The above construct ensures that both versions can be accessed as solidaritätszuschlag__betrag_y_sn in other parts of the code. If a policy environment is created for a point in time before 2009, it will be the first version that is used. If the policy environment is created for a point in time after 2008, the second version will be used.

Additional functionalities#

We implemented a small set of additional features that simplify the specification of certain types of functions of the taxes and transfers system.

Group summation and other aggregation functions#

Many taxes or transfers require group-level variables. <GEP-2 describes gep-2-aggregation-functions> how reductions are handled in terms of the underlying data.

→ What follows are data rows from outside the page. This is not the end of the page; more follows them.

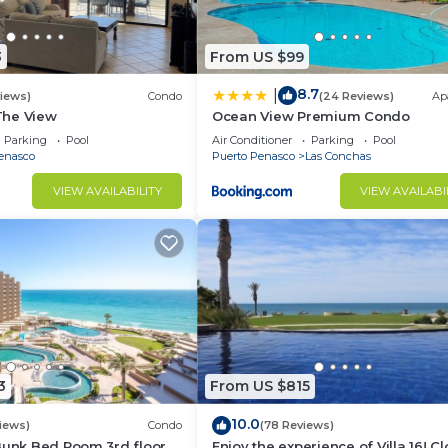
3
From US $99
8.7
|
views)
Condo
(24 Reviews)
Ap
 The View
Ocean View Premium Condo
Parking
Pool
Air Conditioner
Parking
Pool
enasco
Puerto Penasco
Las Conchas
VIEW AVAILABILITY
VIEW AVAILABI
3
From US $815
10.0
iews)
Condo
(78 Reviews)
Bunk Bed Room 3rd floor
Enjoy the experience of Villa 16! C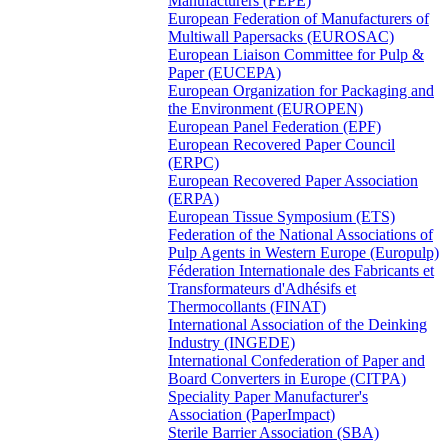
Manufacturers (FEPE)
European Federation of Manufacturers of
Multiwall Papersacks (EUROSAC)
European Liaison Committee for Pulp &
Paper (EUCEPA)
European Organization for Packaging and
the Environment (EUROPEN)
European Panel Federation (EPF)
European Recovered Paper Council
(ERPC)
European Recovered Paper Association
(ERPA)
European Tissue Symposium (ETS)
Federation of the National Associations of
Pulp Agents in Western Europe (Europulp)
Féderation Internationale des Fabricants et
Transformateurs d'Adhésifs et
Thermocollants (FINAT)
International Association of the Deinking
Industry (INGEDE)
International Confederation of Paper and
Board Converters in Europe (CITPA)
Speciality Paper Manufacturer's
Association (PaperImpact)
Sterile Barrier Association (SBA)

This section describes how to specify them.

For example, we may need the number of adult household members. The following code in household_characteristics.py does this:

from gettsim.tt import AggType, agg_by_group_function


@agg_by_group_function(agg_type=AggType.SUM)
def anzahl_erwachsene_hh(familie__erwachsen: bool, hh_id: int) -> int:
    pass

That is, we need to specify the aggregation type (sum), the input column (familie__erwachsen), and the group identifier (hh_id). GETTSIM will take care of the rest.

The most common operation are sums of individual measures. GETTSIM adds the following syntactic sugar: In case an individual-level column my_col exists, the graph will be augmented with a node including a group sum like my_col_hh should that be requested. Requests can be either inputs in a downstream function or explicit targets of the calculation.

Automatic summation will only happen in case no column my_col_hh is explicitly set. Using a different reduction function than the sum is as easy as explicitly specifying my_col_hh.

Consider the following example: the function kindergeld__betrag_m calculates the individual-level child benefit payment. arbeitslosengeld_2__betrag_m_bg calculates Arbeitslosengeld 2 on the Bedarfsgemeinschaft (bg) level (as indicated by the suffix). One necessary input of this function is the sum of all child benefits on the Bedarfsgemeinschaft level. There is no function or input column kindergeld__betrag_m_bg.

By including kindergeld__betrag_m_bg as an argument in the definition of arbeitslosengeld_2__betrag_m_bg as follows:

def arbeitslosengeld_2__betrag_m_bg(kindergeld__betrag_m_bg, other_arguments): ...

a node kindergeld__betrag_m_bg containing the Bedarfsgemeinschaft-level sum of kindergeld__betrag_m will be automatically added to the graph. Its parents in the graph will be kindergeld__betrag_m and bg_id. This is the same as specifying:

from gettsim.tt import AggType, agg_by_group_function


@agg_by_group_function(agg_type=AggType.SUM)
def anzahl_erwachsene_hh(kindergeld__betrag_m: float, bg_id: int) -> float:
    pass

Aggregation based on person-to-person pointers#

For some taxes and transfers, one person may establish a claim for another person. A parent, for example, has a claim on the basic child allowance (Kindergeld) because their child is eligible for it. Similarly, parents receive a tax allowance because their child satisfies the criteria for it. These aggregation operations are based on the p_id column. This section describes how to specify such taxes and transfers.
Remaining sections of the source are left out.